----- Original Message -----
 
 
 ----- Original Message -----
 > Hi,
 > 
 > I often find myself dumping a bunch of addresses to files to iterate
 > with 'struct_name.field < file_with_addresses', but that is horribly
 > slow for large number of iterations.
 > 
 > `help list` comment for -S vs. -s made me try to use `rd` instead,
 > e.g. get offset manually from `struct -o` then use rd instead like
 > `rd -o xx < addr_list | awk '{ print $2 }' > value_list` -- and that
is
 > infinitely better.
 > 
 > 
 > Would it make sense to add a similar option to 'struct' instead so one
 > could do e.g. `struct -S struct_name.field addr` instead of the dance I was
 > doing?
 > (That would require to cache field offset in crash and not query it
 > again everytime, from a quick look at the code, but we could only cache
 > one and still gain a lot for such iterations...)
 > 
 > 
 > Am I missing another more practical way of doing this?
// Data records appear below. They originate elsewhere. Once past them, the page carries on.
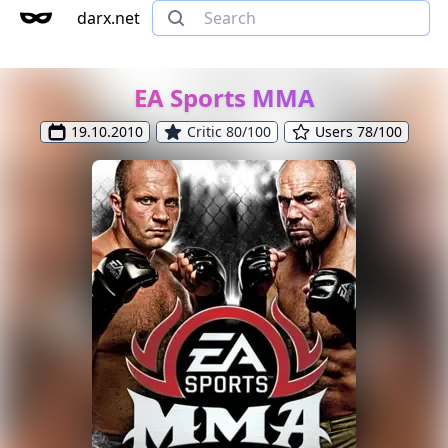
darx.net
EA Sports MMA
19.10.2010
Critic 80/100
Users 78/100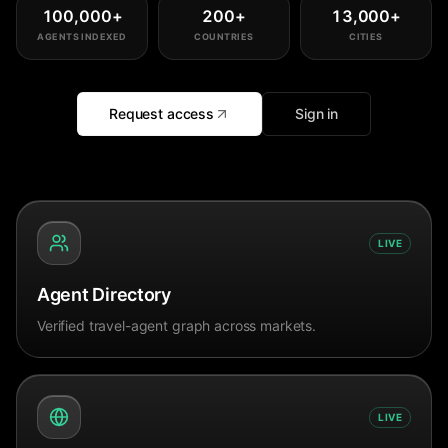
100,000
+
200
+
13,000
+
AGENTS INDEXED
COUNTRIES
CITIES
Request access
Sign in
LIVE
Agent Directory
Verified travel-agent graph across markets.
LIVE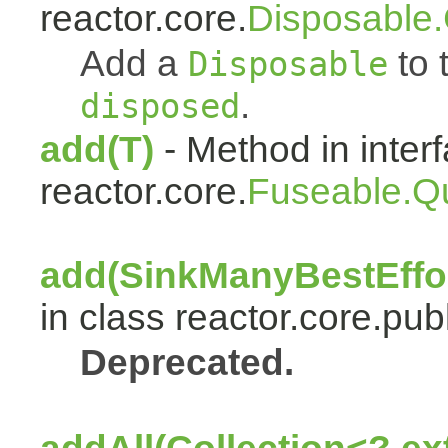
reactor.core.
Disposable
Add a
to t
Disposable
.
disposed
add(T)
- Method in inter
reactor.core.
Fuseable.Q
add(SinkManyBestEffor
in class reactor.core.publ
Deprecated.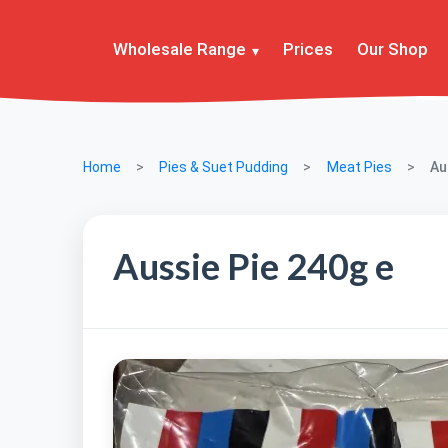
Wholesale Range
Prices
Our Shop
Home
Pies & Suet Pudding
Meat Pies
Au
Aussie Pie 240g e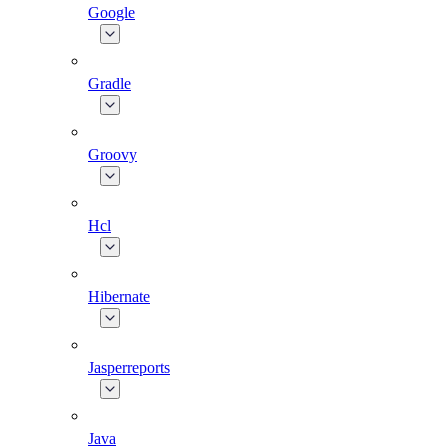
Google
Gradle
Groovy
Hcl
Hibernate
Jasperreports
Java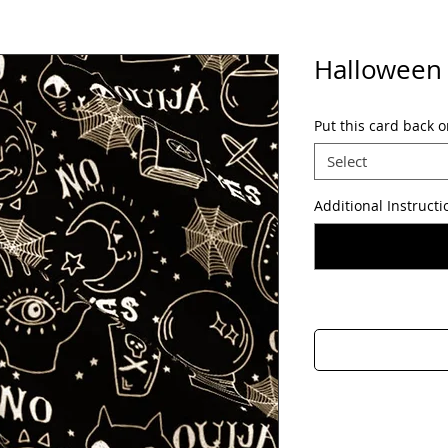
Halloween
Put this card back o
Select
Additional Instructi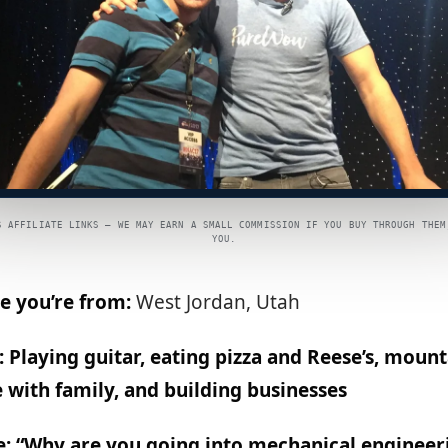
S AFFILIATE LINKS — WE MAY EARN A SMALL COMMISSION IF YOU BUY THROUGH THEM
YOU.
e you’re from:
West Jordan, Utah
 Playing guitar, eating pizza and Reese’s, mount
 with family, and building businesses
e: “Why are you going into mechanical engineeri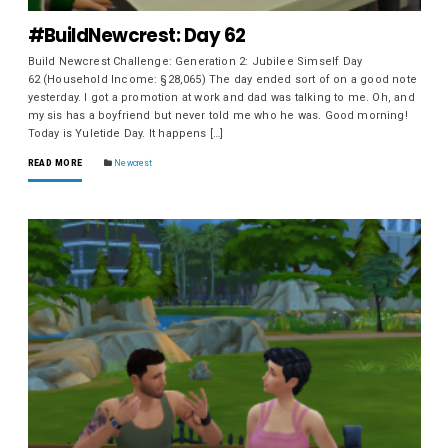
#BuildNewcrest: Day 62
Build Newcrest Challenge: Generation 2: Jubilee Simself Day
62 (Household Income: §28,065) The day ended sort of on a good note
yesterday. I got a promotion at work and dad was talking to me. Oh, and
my sis has a boyfriend but never told me who he was. Good morning!
Today is Yuletide Day. It happens […]
READ MORE
Newcrest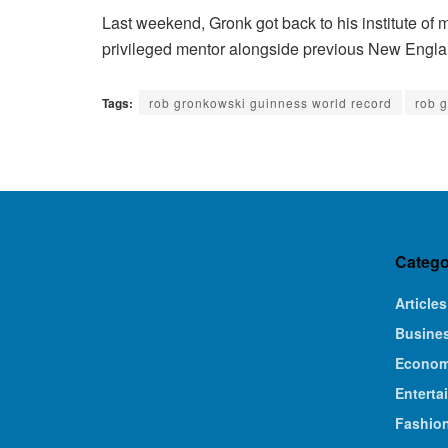
Last weekend, Gronk got back to his institute of ma
privileged mentor alongside previous New Englan
Tags:
rob gronkowski guinness world record
rob 
Catego
Articles
Busine
Econo
Enterta
Fashio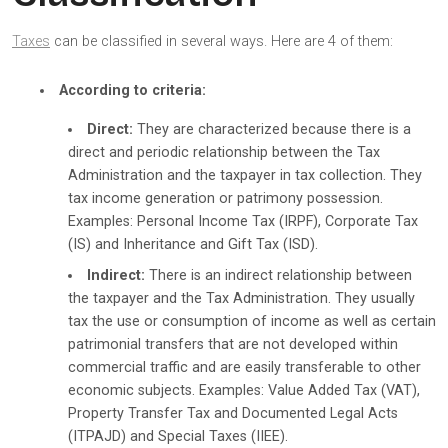
Taxes
can be classified in several ways. Here are 4 of them:
According to criteria:
Direct:
They are characterized because there is a
direct and periodic relationship between the Tax
Administration and the taxpayer in tax collection. They
tax income generation or patrimony possession.
Examples: Personal Income Tax (IRPF), Corporate Tax
(IS) and Inheritance and Gift Tax (ISD).
Indirect:
There is an indirect relationship between
the taxpayer and the Tax Administration. They usually
tax the use or consumption of income as well as certain
patrimonial transfers that are not developed within
commercial traffic and are easily transferable to other
economic subjects. Examples: Value Added Tax (VAT),
Property Transfer Tax and Documented Legal Acts
(ITPAJD) and Special Taxes (IIEE).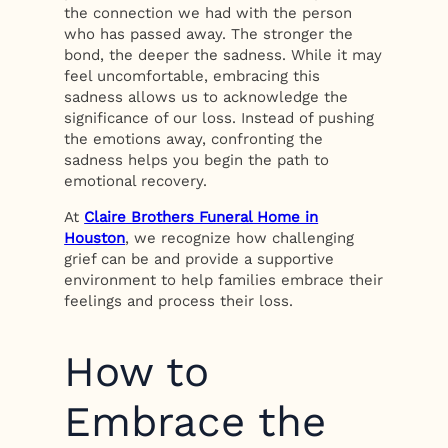
the connection we had with the person
who has passed away. The stronger the
bond, the deeper the sadness. While it may
feel uncomfortable, embracing this
sadness allows us to acknowledge the
significance of our loss. Instead of pushing
the emotions away, confronting the
sadness helps you begin the path to
emotional recovery.
At
Claire Brothers Funeral Home in
Houston
, we recognize how challenging
grief can be and provide a supportive
environment to help families embrace their
feelings and process their loss.
How to
Embrace the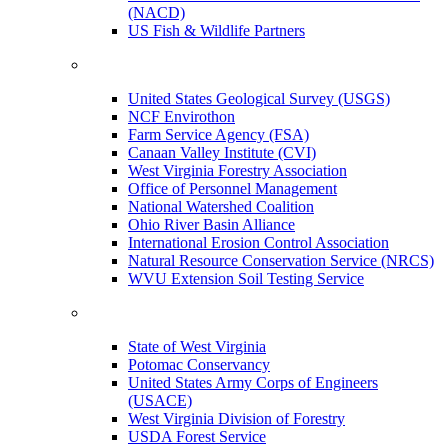
(NACD)
US Fish & Wildlife Partners
United States Geological Survey (USGS)
NCF Envirothon
Farm Service Agency (FSA)
Canaan Valley Institute (CVI)
West Virginia Forestry Association
Office of Personnel Management
National Watershed Coalition
Ohio River Basin Alliance
International Erosion Control Association
Natural Resource Conservation Service (NRCS)
WVU Extension Soil Testing Service
State of West Virginia
Potomac Conservancy
United States Army Corps of Engineers
(USACE)
West Virginia Division of Forestry
USDA Forest Service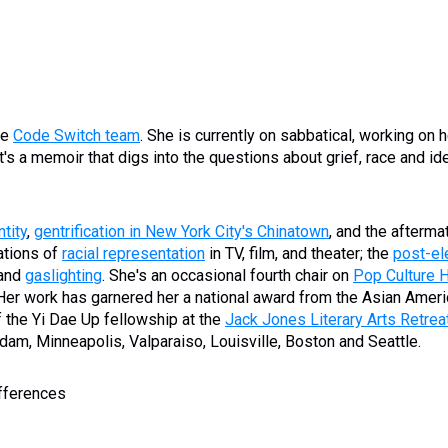
he
Code Switch team
. She is currently on sabbatical, working on he
s a memoir that digs into the questions about grief, race and ide
tity
,
gentrification in New York City's Chinatown
, and the afterma
rations of
racial representation
in TV, film, and theater; the
post-el
 and
gaslighting
. She's an occasional fourth chair on
Pop Culture 
 Her work has garnered her a national award from the Asian Amer
f the Yi Dae Up fellowship at the
Jack Jones Literary Arts Retrea
am, Minneapolis, Valparaiso, Louisville, Boston and Seattle.
ifferences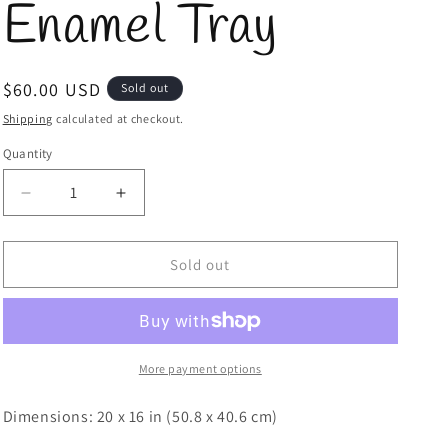
Enamel Tray
Regular
$60.00 USD
Sold out
price
Shipping
calculated at checkout.
Quantity
Quantity
Decrease
Increase
quantity
quantity
for
for
Texas
Texas
Sold out
A&amp;M
A&amp;M
Icon
Icon
Enamel
Enamel
Tray
Tray
More payment options
Dimensions: 20 x 16 in (50.8 x 40.6 cm)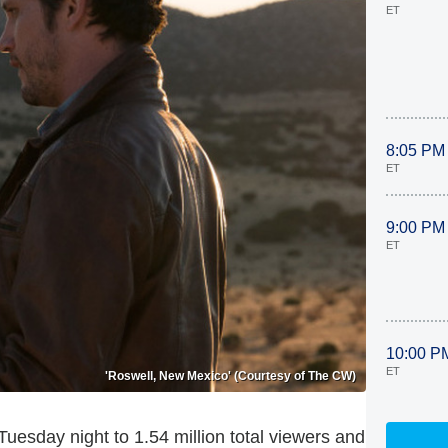
ET
8:05 PM
ET
9:00 PM
ET
10:00 P
ET
'Roswell, New Mexico' (Courtesy of The CW)
uesday night to 1.54 million total viewers and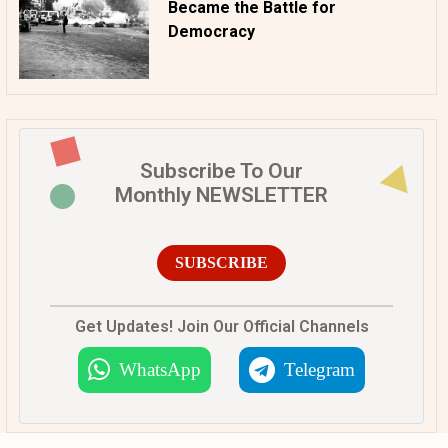
Became the Battle for
Democracy
Subscribe To Our
Monthly NEWSLETTER
SUBSCRIBE
Get Updates! Join Our Official Channels
WhatsApp
Telegram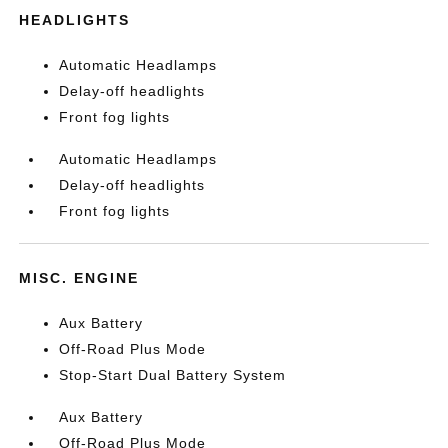
HEADLIGHTS
Automatic Headlamps
Delay-off headlights
Front fog lights
Automatic Headlamps
Delay-off headlights
Front fog lights
MISC. ENGINE
Aux Battery
Off-Road Plus Mode
Stop-Start Dual Battery System
Aux Battery
Off-Road Plus Mode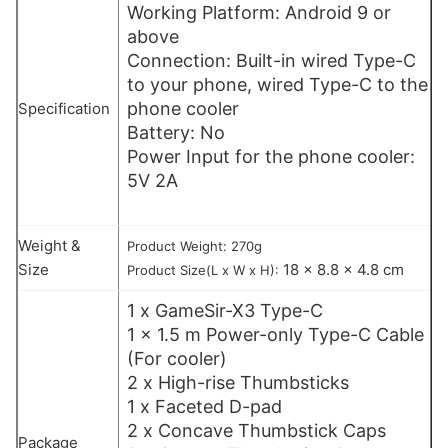
Working Platform: Android 9 or
above
Connection: Built-in wired Type-C
to your phone, wired Type-C to the
phone cooler
Specification
Battery: No
Power Input for the phone cooler:
5V 2A
Weight &
Product Weight: 270g
Size
18 x 8.8 x 4.8 cm
Product Size(L x W x H):
1 x GameSir-X3 Type-C
1 x 1.5 m Power-only Type-C Cable
(For cooler)
2 x High-rise Thumbsticks
1 x Faceted D-pad
2 x Concave Thumbstick Caps
Package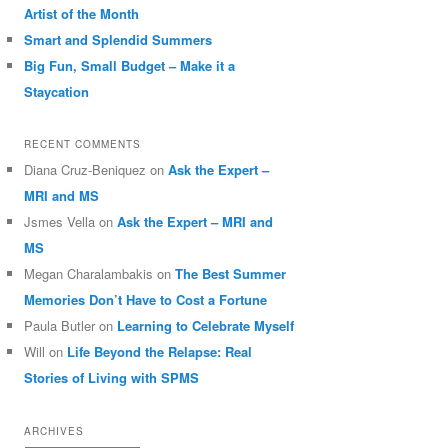
Artist of the Month
Smart and Splendid Summers
Big Fun, Small Budget – Make it a
Staycation
RECENT COMMENTS
Diana Cruz-Beniquez
on
Ask the Expert –
MRI and MS
Jsmes Vella
on
Ask the Expert – MRI and
MS
Megan Charalambakis
on
The Best Summer
Memories Don’t Have to Cost a Fortune
Paula Butler
on
Learning to Celebrate Myself
Will
on
Life Beyond the Relapse: Real
Stories of Living with SPMS
ARCHIVES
 > (I guess it's not so bad now I came up with using 'rd', but that was
 > non-obvious to me. My use case here involved following a couple of
 > pointers from a list so I dumped the first pointer to follow from list
 > with -S struct1.field1, but then the following iteration just wouldn't
 > end naively)
 
 Dominique,
 
 What might make sense is to use the "struct -r" option, which does a raw
 memory dump of a data structure.  But for a reason I do not recall, it
 prevents that option from being used with a "struct_name.field" argument.
 (see line 6628 of symbols.c).  But I don't see why that couldn't be made
 to work, though, since the end result is simply a call to raw_data_dump().
 
 Dave 
...and then if you get "struct -r" to work with a "struct_name.field"
argument, the next challenge would be the caching aspect of your request.
Currently there's no manner in which command-specific information is
cached beyond the execution of a single command.  With "< file", the
command gets executed from scratch each time.